In brief: The ongoing saga of Microsoft's acquisition of Activision Blizzard is showing no signs of ending soon. The latest spat involves the UK watchdog's investigation of the $69 billion deal, which Redmond says is being influenced by Sony.
Last month brought news that the United Kingdom's Competition and Markets Authority (CMA) feared that Microsoft's purchase of Activision Blizzard could lead to competition concerns within the video game industry. The regulator said that if Microsoft didn't submit a proposal to assuage these worries, the CMA would open an extended stage 2 phase of its probe in which the acquisition would face increased scrutiny.
Microsoft decided not to offer any remedies to the CMA, leading to the phase 2 investigation. As Ars Technica notes, it could result in the merger being prohibited or a requirement to sell some parts of the business. The CMA today released the full text (PDF) of its decision, which has prompted a biting response from Microsoft in which it claims the regulator is relying "on self-serving statements by Sony" and has adopted its rival's complaints without the "appropriate level of critical review."

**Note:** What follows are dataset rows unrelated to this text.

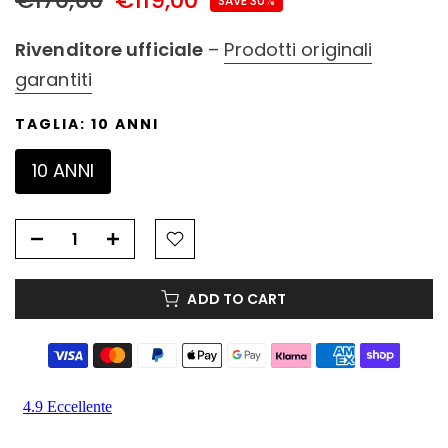
SAVE 30%
Rivenditore ufficiale
–
Prodotti originali
garantiti
TAGLIA:
10 ANNI
10 ANNI
ADD TO CART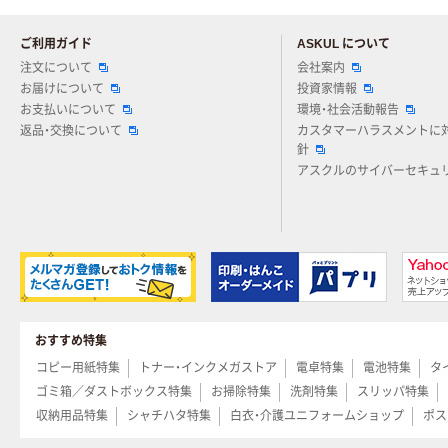
ご利用ガイド
ASKUL について
注文について
会社案内
お届けについて
投資家情報
お支払いについて
環境・社会活動報告
返品・交換について
カスタマーハラスメントに
針
アスクルのサイバーセキュ
おすすめ特集
コピー用紙特集
トナー・インクメガストア
電卓特集
電池特集
タ
ゴミ箱／ダストボックス特集
お掃除特集
洗剤特集
スリッパ特集
収納用品特集
シャチハタ特集
白衣・介護ユニフォームショップ
ポス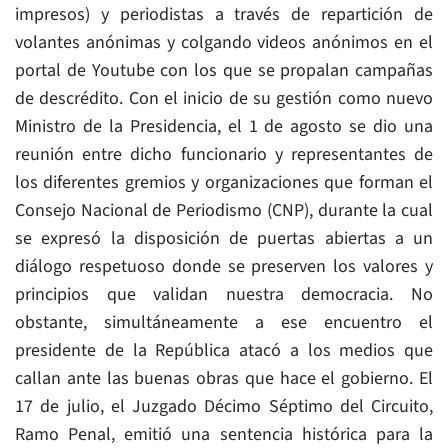
impresos) y periodistas a través de repartición de
volantes anónimas y colgando videos anónimos en el
portal de Youtube con los que se propalan campañas
de descrédito. Con el inicio de su gestión como nuevo
Ministro de la Presidencia, el 1 de agosto se dio una
reunión entre dicho funcionario y representantes de
los diferentes gremios y organizaciones que forman el
Consejo Nacional de Periodismo (CNP), durante la cual
se expresó la disposición de puertas abiertas a un
diálogo respetuoso donde se preserven los valores y
principios que validan nuestra democracia. No
obstante, simultáneamente a ese encuentro el
presidente de la República atacó a los medios que
callan ante las buenas obras que hace el gobierno. El
17 de julio, el Juzgado Décimo Séptimo del Circuito,
Ramo Penal, emitió una sentencia histórica para la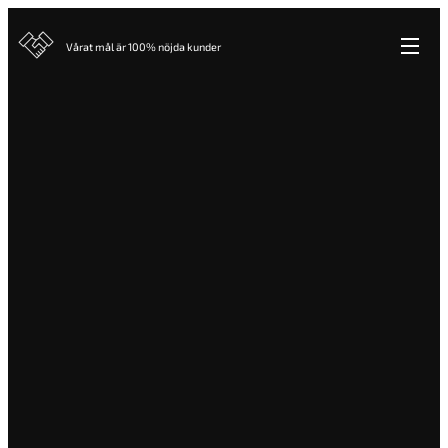
Vårat mål är 100% nöjda kunder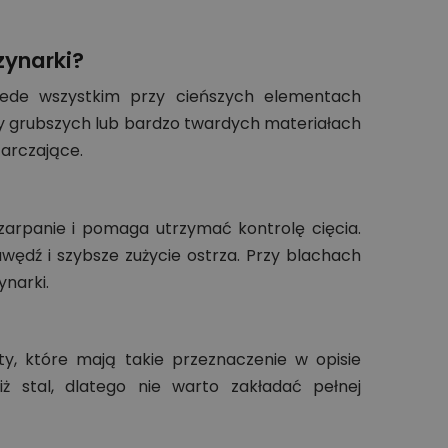
zynarki?
ede wszystkim przy cieńszych elementach
zy grubszych lub bardzo twardych materiałach
tarczające.
szarpanie i pomaga utrzymać kontrolę cięcia.
dź i szybsze zużycie ostrza. Przy blachach
ynarki.
y, które mają takie przeznaczenie w opisie
 stal, dlatego nie warto zakładać pełnej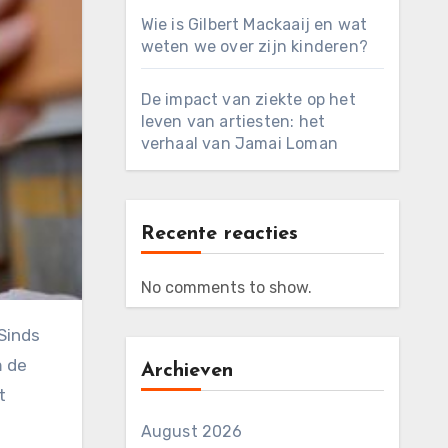
Wie is Gilbert Mackaaij en wat
weten we over zijn kinderen?
De impact van ziekte op het
leven van artiesten: het
verhaal van Jamai Loman
Recente reacties
No comments to show.
m de
Archieven
t
August 2026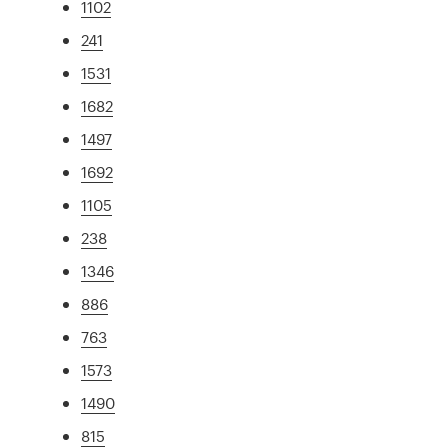
1102
241
1531
1682
1497
1692
1105
238
1346
886
763
1573
1490
815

Sony's biggest issue with the Microsoft deal is Call of Duty's future. The Redmond firm says Sony is significantly exaggerating the series' importance, and losing a single franchise would not challenge the Japanese giant's dominance. It adds that making Call of Duty available on its Game Pass service doesn't guarantee it will sell more Xbox consoles. Xbox head Phil Spencer previously confirmed that Activision Blizzard games like Call of Duty, Overwatch, and Diablo would end up on Game Pass if the deal completes.
"While Sony may not welcome increased competition, it has the ability to adapt and compete. Gamers will ultimately benefit from this increased competition and choice," Microsoft said in its response. Sony says the deal is "bad for competition, bad for the gaming industry and bad for gamers themselves."
Microsoft had to defend the Activision Blizzard deal after Sony raised concerns over CoD in the past. The Windows maker promised that the next three games in the series, which includes CoD: Modern Warfare II, would be released on PlayStation, at which point Activision's contract with Sony ends. PlayStation CEO Jim Ryan called this proposal "inadequate on many levels."
As Microsoft must still appease regulators in other parts of the world in addition to the UK, Game Pass subscribers hoping to see CoD as part of their subscription might want to wait a while before getting too excited.